§ **Task brief**: For the listing below, give the number of lines that include "site" and add nothing to it.

>>>

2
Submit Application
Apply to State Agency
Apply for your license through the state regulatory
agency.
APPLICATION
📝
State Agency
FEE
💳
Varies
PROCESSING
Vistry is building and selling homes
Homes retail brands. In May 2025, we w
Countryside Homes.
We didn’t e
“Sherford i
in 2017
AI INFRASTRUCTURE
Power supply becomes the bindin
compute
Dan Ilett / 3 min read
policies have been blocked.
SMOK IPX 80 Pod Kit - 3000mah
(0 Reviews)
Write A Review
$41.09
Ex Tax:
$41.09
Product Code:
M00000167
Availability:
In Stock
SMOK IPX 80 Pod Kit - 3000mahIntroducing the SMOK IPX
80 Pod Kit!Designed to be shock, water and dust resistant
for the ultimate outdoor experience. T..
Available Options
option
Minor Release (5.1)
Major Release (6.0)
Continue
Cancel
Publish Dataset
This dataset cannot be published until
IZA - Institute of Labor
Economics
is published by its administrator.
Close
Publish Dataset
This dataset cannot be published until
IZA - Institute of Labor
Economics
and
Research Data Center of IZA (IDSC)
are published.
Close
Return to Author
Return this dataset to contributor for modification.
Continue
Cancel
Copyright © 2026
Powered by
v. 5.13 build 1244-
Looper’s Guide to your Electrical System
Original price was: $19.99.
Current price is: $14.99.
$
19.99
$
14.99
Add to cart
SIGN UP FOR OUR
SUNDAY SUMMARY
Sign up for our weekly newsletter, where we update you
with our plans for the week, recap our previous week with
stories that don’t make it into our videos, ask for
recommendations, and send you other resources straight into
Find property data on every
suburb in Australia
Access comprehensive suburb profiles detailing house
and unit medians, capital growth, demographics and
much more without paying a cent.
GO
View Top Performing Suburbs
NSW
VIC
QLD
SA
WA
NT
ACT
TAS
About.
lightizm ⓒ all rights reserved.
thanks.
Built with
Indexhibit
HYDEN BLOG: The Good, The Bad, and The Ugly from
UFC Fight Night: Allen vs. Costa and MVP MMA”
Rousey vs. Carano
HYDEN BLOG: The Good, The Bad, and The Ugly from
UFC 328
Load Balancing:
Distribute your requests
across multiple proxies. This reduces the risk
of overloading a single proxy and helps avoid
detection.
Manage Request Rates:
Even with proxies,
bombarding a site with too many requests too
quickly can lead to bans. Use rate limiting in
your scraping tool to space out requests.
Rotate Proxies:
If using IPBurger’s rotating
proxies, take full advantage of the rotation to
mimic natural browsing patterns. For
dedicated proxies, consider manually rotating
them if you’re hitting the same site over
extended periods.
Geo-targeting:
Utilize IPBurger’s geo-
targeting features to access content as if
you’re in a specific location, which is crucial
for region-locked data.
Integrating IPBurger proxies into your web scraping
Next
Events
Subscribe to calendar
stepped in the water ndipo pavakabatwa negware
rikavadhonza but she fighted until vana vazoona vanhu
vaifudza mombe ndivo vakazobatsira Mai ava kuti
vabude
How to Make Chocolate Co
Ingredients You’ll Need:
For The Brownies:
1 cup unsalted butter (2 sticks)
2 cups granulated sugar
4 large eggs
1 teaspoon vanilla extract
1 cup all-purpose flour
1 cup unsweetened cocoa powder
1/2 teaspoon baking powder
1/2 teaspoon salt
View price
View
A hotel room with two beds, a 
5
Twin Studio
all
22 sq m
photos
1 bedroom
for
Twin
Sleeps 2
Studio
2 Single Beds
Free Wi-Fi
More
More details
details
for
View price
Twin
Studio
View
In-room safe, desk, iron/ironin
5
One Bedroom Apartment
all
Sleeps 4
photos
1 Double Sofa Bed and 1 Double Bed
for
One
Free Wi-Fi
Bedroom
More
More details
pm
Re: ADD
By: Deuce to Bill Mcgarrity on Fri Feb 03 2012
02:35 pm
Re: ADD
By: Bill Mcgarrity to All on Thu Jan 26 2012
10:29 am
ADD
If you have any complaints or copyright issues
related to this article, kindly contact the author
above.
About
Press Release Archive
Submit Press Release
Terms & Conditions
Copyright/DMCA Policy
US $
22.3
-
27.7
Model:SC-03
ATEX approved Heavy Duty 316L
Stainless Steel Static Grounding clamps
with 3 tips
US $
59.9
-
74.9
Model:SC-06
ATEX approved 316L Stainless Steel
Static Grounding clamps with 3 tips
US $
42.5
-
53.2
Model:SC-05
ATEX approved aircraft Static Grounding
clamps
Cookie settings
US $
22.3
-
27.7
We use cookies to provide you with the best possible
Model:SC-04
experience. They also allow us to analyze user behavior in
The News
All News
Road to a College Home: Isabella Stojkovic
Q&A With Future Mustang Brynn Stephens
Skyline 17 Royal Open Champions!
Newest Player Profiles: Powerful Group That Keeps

<<<

§ **Exercise response**: 2